WAY OUT WEST (1930) One sheet poster
[Hollywood]: MGM, [1930]. Vintage original 42 x 27 ¾” (107 x 71 cm.) one sheet poster, conserved on archival linen, very good+.
William Haines starred in this Western comedy, a film so filled with queer innuendos and doubles entendre, that it has to be recognized as a kind of landmark in American LGBTQ film history.
“Gay film historians, noting the homosexuality of William Haines, suggest that Way Out West is ‘one of the gayest films ever made’. Haines biographer William J. Mann cites latent homoeroticism and inside gay humor throughout the film.
“In one particular example, viewed in light of the Pansy Craze that was beginning to reach Hollywood, Windy (William Haines) is mistaken for the cook Pansy.

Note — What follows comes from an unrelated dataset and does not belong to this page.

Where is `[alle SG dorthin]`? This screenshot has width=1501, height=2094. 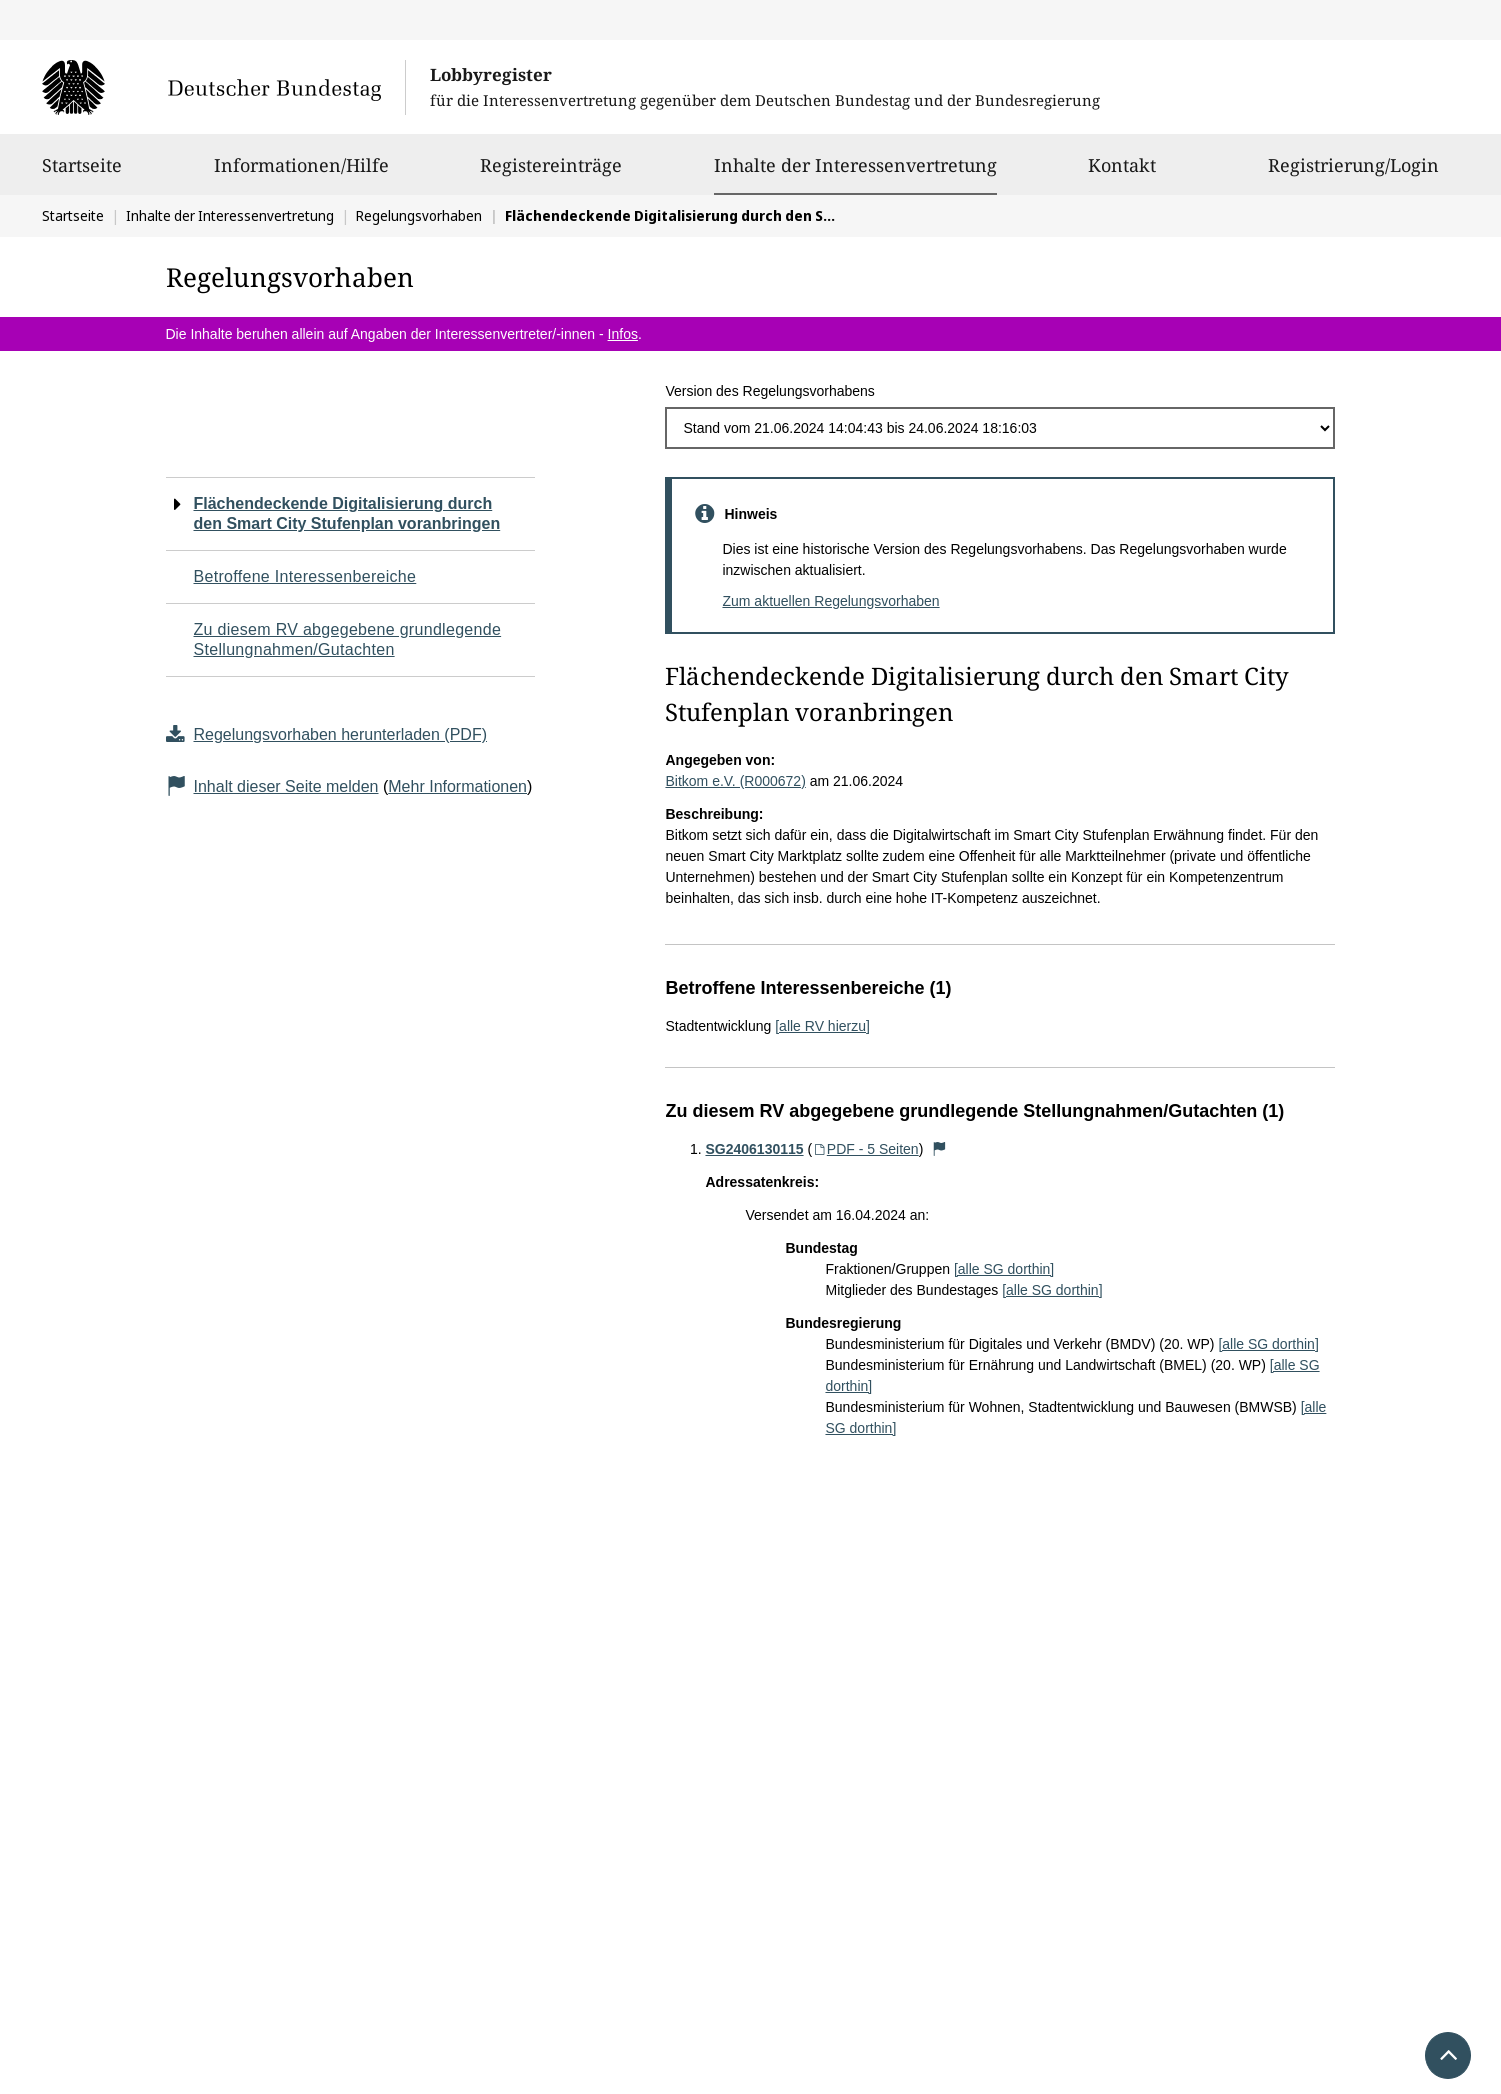 [alle SG dorthin] is located at coordinates (1004, 1269).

When called by her name, he replies ‘I’m the wildest pansy you ever picked!’ Richard Barrios, author of Screened Out: Playing Gay in Hollywood from Edison to Stonewall, concurs: ‘For anyone seeking gay text or subtext in any of Haines’s movies, this is the one to study.‘” (Wikipedia)
Haines was an enormous star at MGM for several years. In 1930, the year of this film’s release, the Quigley Poll, a survey of film exhibitors, listed him as the top box-office attraction in the US. Although MGM knew full well that Haines was gay, they looked the other way until he got arrested with a sailor whom he had picked up. Louis Mayer demanded that Haines get into a fake, studio-arranged “lavender marriage”. Haines refused, and his career ended soon after. He had a very successful afterlife as an interior designer.
He is now recognized as an icon in American LGBTQ film history and WAY OUT WEST seems, to a contemporary viewer, astoundingly “out there”. It is not an exaggeration to suggest that this is as close to a gay film as a major studio would ever again create for many decades — not to mention a Western, at that.
Posters for this film are exceedingly scarce. This one features three separate images of Haines.